Rick leaned forward, his fingertips on the table, taking his weight, a lock of his black-as-midnight hair swinging forward over his forehead. He said, “Since this situation is clearly not contained, and since we don’t have a source or explanation for the paranormal activity, the DIC called in the FBI to assist. They are currently acquiring warrants for the houses.”

“Did they leave the people walking?” I asked. “In their yards? Undisturbed?”

“No. The victims are being taken to University of Tennessee Medical Center for isolation, testing, and treatment. How do you think this might be relevant to our part of the investigation, Nell?”

“I don’t know.

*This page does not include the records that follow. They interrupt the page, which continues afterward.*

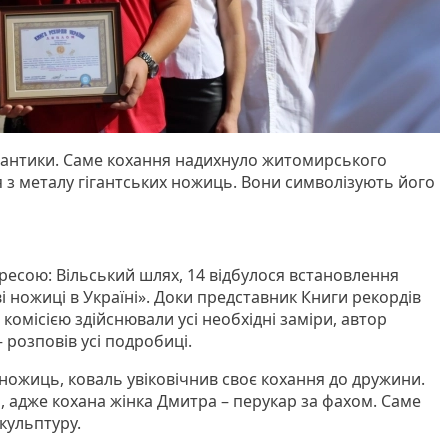
мантики. Саме кохання надихнуло житомирського
 з металу гігантських ножиць. Вони символізують його
ресою: Вільський шлях, 14 відбулося встановлення
 ножиці в Україні». Доки представник Книги рекордів
комісією здійснювали усі необхідні заміри, автор
 розповів усі подробиці.
 ножиць, коваль увіковічнив своє кохання до дружини.
, адже кохана жінка Дмитра – перукар за фахом. Саме
скульптуру.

How did they take it?” I asked. “The people, I mean. Being taken away.”

Rick referred to his notes on his tablet. “No one was responsive until paramedics attempted to remove them from the site where each was found, at which time violent psychosis resulted. As of the last report, all are medicated, on psychotropic meds; no one is coherent as to date, place, or time. Why?”

“I’m not sure. Are the remaining geese still swimming in a circle at the pond site?”

“The geese were swimming in a circle?” Rick asked.

“Yes. It’s in my report.” I shifted my own maps up onto the main screen, and added in a split screen one of the photos from the pond site. “We had two dead geese at the pond, here and here.” I pointed. “You can see the live geese, clearly swimming in a circle. The dead ones were not in the circle. While I was reading the land, a third goose died, and when it did, a line of energy attached it to the deeps.” I could see them watching me in my peripheral vision, could feel their interest, but I didn’t look up. I pulled up the shots of the accident site where the truck driver had hit the deer. “Were the deer walking in a circle before they were hit and scattered all over by the impacts?”

Rick nodded yes.

“And there are the houses in a triangle with people walking in circles.

“Hmm,” I said. “If you look, the three sites for each of the redlining activity—pond geese, deer origination site, and humans, form a second triangle, much bigger. And all the affected beings and creatures were moving in circles. So . . . what if there’s a wider circle on the outer limit?” I made a blue circle on the map, one that used the three triangle points to define the circumference.

T. Laine sucked in a breath I could hear in the sudden silence. Despite the fact that the woman in the deeps hadn’t been proven to be a witch, we had just discovered complicated witch magic geometries. A working of the highest order.

I went on. “Rick said that there was no way witches set up a working this large. So I started searching for companies that might have been involved in energy research, maybe something using tech to expand a magical working. Specifically paranormal energy research or research into how magic works. Maybe for weaponization. I started out with a simple five-mile diameter from each site. No reason for the five miles,” I added. “I had to start somewhere.

“Using the first two sites, I narrowed down the possibilities of companies that might have made a mistake with some kind of paranormal energy and I came up with more than twenty, initially. Now, using the same five-mile-diameter circles, I can eliminate most of the companies. And that leaves six, all of them in the general area of the center of the triangle and proposed witch circle made by the three sites of the disturbances.” I punched the names up on the screen.